The authors of a Big Data blog post write:
With Amazon DataZone, data users like data engineers, data scientists, and data analysts can share and access data across AWS accounts using a unified data portal, allowing them to discover, use, and collaborate on this data across their teams and organizations. Additionally, data owners and data stewards can make data discovery simpler by adding business context to data while balancing access governance to the data via pre-defined approval workflows in the user interface.
Overview of Amazon DataZone capabilities and concepts (Source: AWS News blog post)
The data management service was preannounced at re:Invent last year and publicly previewed in March this year. With the GA, the service offers improvements over the public preview. For instance, regarding the "Business Data Catalog" component, users can now attach multiple business glossary terms to assets and glossary terms to individual columns in the asset.
In addition, projects will serve as business use case-based logical containers. Through the governed data sharing, users can set up subscription terms to be attached to assets when published and automate subscription grant fulfillment for AWS-managed data lakes and Amazon Redshift with customizations using EventBridge events for other sources.
Other Cloud providers, like Microsoft and Google, offer similar services for data management that AWS provides with Amazon DataZone.
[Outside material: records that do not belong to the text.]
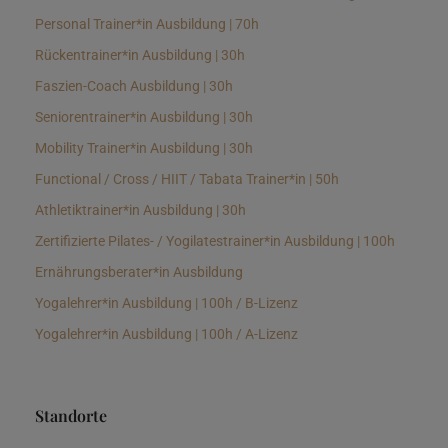
Personal Trainer*in Ausbildung | 70h
Rückentrainer*in Ausbildung | 30h
Faszien-Coach Ausbildung | 30h
Seniorentrainer*in Ausbildung | 30h
Mobility Trainer*in Ausbildung | 30h
Functional / Cross / HIIT / Tabata Trainer*in | 50h
Athletiktrainer*in Ausbildung | 30h
Zertifizierte Pilates- / Yogilatestrainer*in Ausbildung | 100h
Ernährungsberater*in Ausbildung
Yogalehrer*in Ausbildung | 100h / B-Lizenz
Yogalehrer*in Ausbildung | 100h / A-Lizenz
Standorte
Microsoft, for instance, offers Purview, a unified data governance solution to help manage and govern users' on-premises, multi-cloud, and software-as-a-service (SaaS) data. At the same time, Google provides Data Loss Prevention as part of the Sensitive Data Protection family of services. Alternatively, other solutions are available through Allation, Collibra, and OneTrust.
Peter Hanssens, an AWS Serverless Hero, tweeted:
Amazon DataZone is an interesting release... it's at a price point that will be seriously competitive compared to other players out there in the market but I have question marks around its usability (which I hope will become more data folk-friendly).
Yet, in an Amazon Science news item, the author writes:
Going forward, the team will continue to expand Amazon DataZone’s integration with third-party data tools and sources. In addition, the team will continue to focus on introducing additional simplification via automation that will make data more easily discoverable, make it more understandable, and facilitate the extraction of insights.
Currently, Amazon DataZone is available in eleven AWS regions: US East (Ohio), US East (N. Virginia), US West (Oregon), Asia Pacific (Singapore), Asia Pacific (Sydney), Asia Pacific (Tokyo), Canada (Central), Europe (Frankfurt), Europe (Ireland), Europe (Stockholm), and South America (São Paulo). Furthermore, pricing details are available on the pricing page, while more information and guidance on the service can be found through the user guide.